A Guide to Staying Safe in Rome

Rome is all about the savoring the sights, the sounds, the people, the culture, the architecture, and of course, the food! But sadly, because of so many tourists, many dangers can strike when you least expect it to sour your trip.

Just recently, our founder was taking a tour near the Piazza with her family and got followed by a (very creepy) guy, which made them run into a gelato store in order to stop him from following them.

In order to prevent situations like this (or worse) from happening, here's a guide to staying safe in Rome!

Beware of Pickpocketing

Beware of pickpockets on public transit and in crowded areas where people are packed in closely.

The greatest risk visitors face in Rome is from pickpockets and thieves. There’s no reason for paranoia, but you need to be aware that the problem exists and to protect your valuables with this in mind.

Pickpockets go where the tourists go, so watch out around the most touristed and crowded areas, such as the Colosseum, Piazza di Spagna, St Peter's Sq and Stazione Termini. Note that thieves prey on disoriented travelers at the bus stops around Termini, fresh in from airports. Crowded public transport is another hot spot – the 64 Vatican bus is notorious. If traveling on the metro, try to use the end carriages, which are usually less busy.

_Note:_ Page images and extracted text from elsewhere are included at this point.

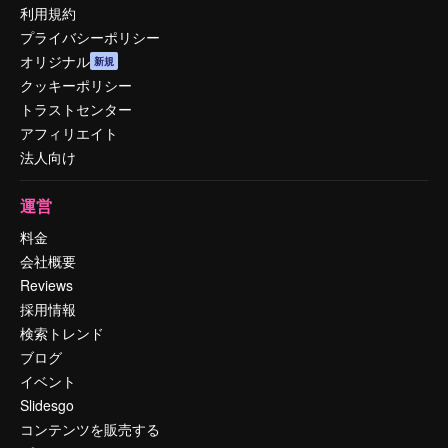
利用規約
プライバシーポリシー
オリジナル
新規
クッキーポリシー
トラストセンター
アフィリエイト
法人向け
運営
料金
会社概要
Reviews
採用情報
検索トレンド
ブログ
イベント
Slidesgo
コンテンツを販売する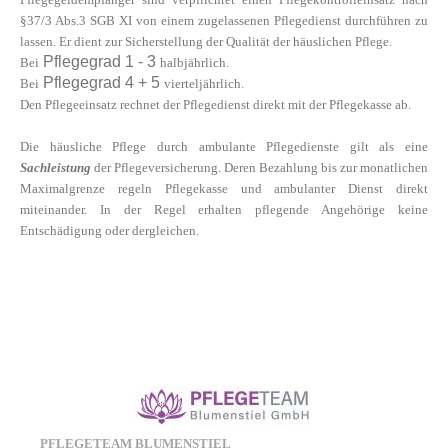
§37/3 Abs.3 SGB XI von einem zugelassenen Pflegedienst durchführen zu
lassen. Er dient zur Sicherstellung der Qualität der häuslichen Pflege.
Pflegegrad 1 - 3
Bei
halbjährlich.
Pflegegrad 4 + 5
Bei
vierteljährlich.
Den Pflegeeinsatz rechnet der Pflegedienst direkt mit der Pflegekasse ab.
Die häusliche Pflege durch ambulante Pflegedienste gilt als eine
Sachleistung
der Pflegeversicherung. Deren Bezahlung bis zur monatlichen
Maximalgrenze regeln Pflegekasse und ambulanter Dienst direkt
miteinander. In der Regel erhalten pflegende Angehörige keine
Entschädigung oder dergleichen.
PFLEGETEAM BLUMENSTIEL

A money belt with your essentials (passport, cash, credit cards) is a good idea. However, to avoid delving into it in public, carry a wallet with a day’s cash. Don’t flaunt watches, cameras and other expensive goods. If you’re carrying a bag or camera, wear the strap across your body and away from the road – moped thieves can swipe a bag and be gone in seconds. Be careful when you sit down at a streetside table – never drape your bag over an empty chair by the road or put it where you can’t see it.

Don’t Act Like a Tourist

Reduce your risk of being a victim of a pickpocket by keeping the fact that you’re a tourist under wraps—meaning don’t become distracted when studying maps, taking pictures, or carrying large amounts of cash and personal belongings.

Avoid certain areas at night, or at least use good judgment.

These include parks (which should be closed), the darkened areas around Termini and Piazza Vittorio, and as much as the Tiber has improved, I have noted that it is not a place for nighttime wandering.

Pick secure accommodation

If you're living in Rome, make sure your building has appropriate doors, windows, and shutters. Some recommend living between the 3rd and the 7th floor – high enough that break in from outside are less common but low enough that the fire ladders can reach if there is a fire.

Don’t leave valuables in plain sight

Driving in Rome? Be sure that you take everything with you out of the car. Suitcases piled on backseats and charging iPhones look might tempting and you may come back to smashed windows and 0 stuff.